Wednesday, 31 January 2024: 5:45 PM
343 (The Baltimore Convention Center)
Brian O. Blanton, Renaissance Computing Institute, Chapel Hill, NC; University of North Carolina at Chapel Hill, Chapel Hill, NC; and R. Luettich, S. Bunya, and Z. Cobell
Coastal storm surge predictions are needed to inform decision making about resource positioning, road closures, and related emergency management issues, particularly during tropical cyclone events. The ADCIRC Prediction System (APS) is routinely used to make these predictions, usually in its 2-D barotropic mode. The first-order drivers of the coastal water levels are typically astronomical tides and the synoptical and cyclone-driven meteorology, but other physical factors (e.g., offshore baroclinic processes, steric variations, large-scale meteorological systems) can affect water levels are not included in the 2-d barotropic model forcing. Impacts of these lower-frequency drivers, relative to tide and storm surge time scales of 6-24 hours, manifest themselves as biases in the errors and with significant spatial variability.

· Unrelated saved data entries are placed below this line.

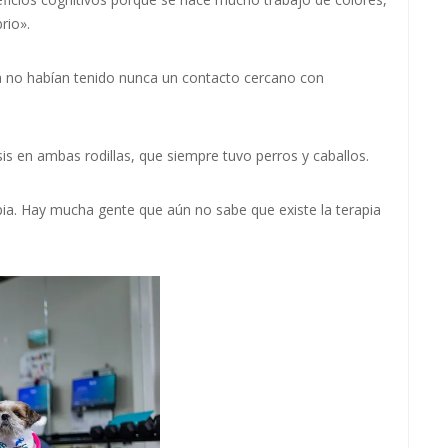
rio».
a no habían tenido nunca un contacto cercano con
sis en ambas rodillas, que siempre tuvo perros y caballos.
pia. Hay mucha gente que aún no sabe que existe la terapia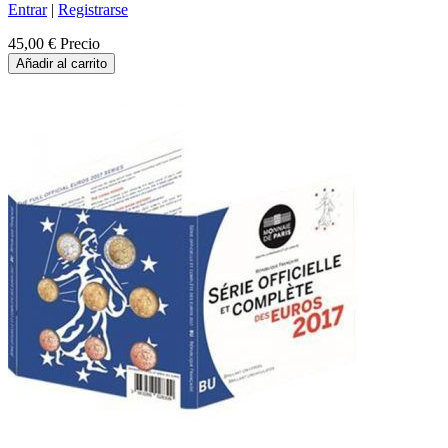
Entrar
|
Registrarse
45,00 €
Precio
Añadir al carrito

The information in the biases can be assimilated into ADCIRC to dynamically correct for the unmodeled lower-frequency drivers and compute an improved water level prediction, based on a data assimilation recently developed for ADCIRC. Observed water levels at NOAA gages are compared to prior predictions from a sequence of nowcasts, with the averaged errors then fitted to a surface defined on the ADCIRC grid. The surface is subsequently used in the forecast cycle to adjust the solution in a dynamically consistent way. We describe the real-time implementation of the assimilation approach with examples of performance and skill from recent North Atlantic hurricane events. Results demonstrate that the data assimilation method improves forecast error skill without substantially burdening the nowcast / forecast computational sequence.